[[ Material to process open ]]

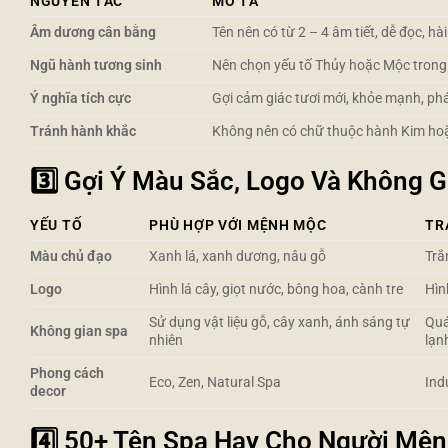
NGUYÊN TẮC
MÔ TẢ
Âm dương cân bằng
Tên nên có từ 2 – 4 âm tiết, dễ đọc, hà
Ngũ hành tương sinh
Nên chọn yếu tố Thủy hoặc Mộc trong 
Ý nghĩa tích cực
Gợi cảm giác tươi mới, khỏe mạnh, phát
Tránh hành khắc
Không nên có chữ thuộc hành Kim ho
3️⃣ Gợi Ý Màu Sắc, Logo Và Không
YẾU TỐ
PHÙ HỢP VỚI MỆNH MỘC
TR
Màu chủ đạo
Xanh lá, xanh dương, nâu gỗ
Trắ
Logo
Hình lá cây, giọt nước, bông hoa, cành tre
Hìn
Sử dụng vật liệu gỗ, cây xanh, ánh sáng tự
Quá
Không gian spa
nhiên
lạn
Phong cách
Eco, Zen, Natural Spa
Indu
decor
4️⃣ 50+ Tên Spa Hay Cho Người Mện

[[ Material to process closed ]]

_What is expected_: From the listing above, pick out every line containing "xanh".

_The answer_:
Xanh lá, xanh dương, nâu gỗ
Sử dụng vật liệu gỗ, cây xanh, ánh sáng tự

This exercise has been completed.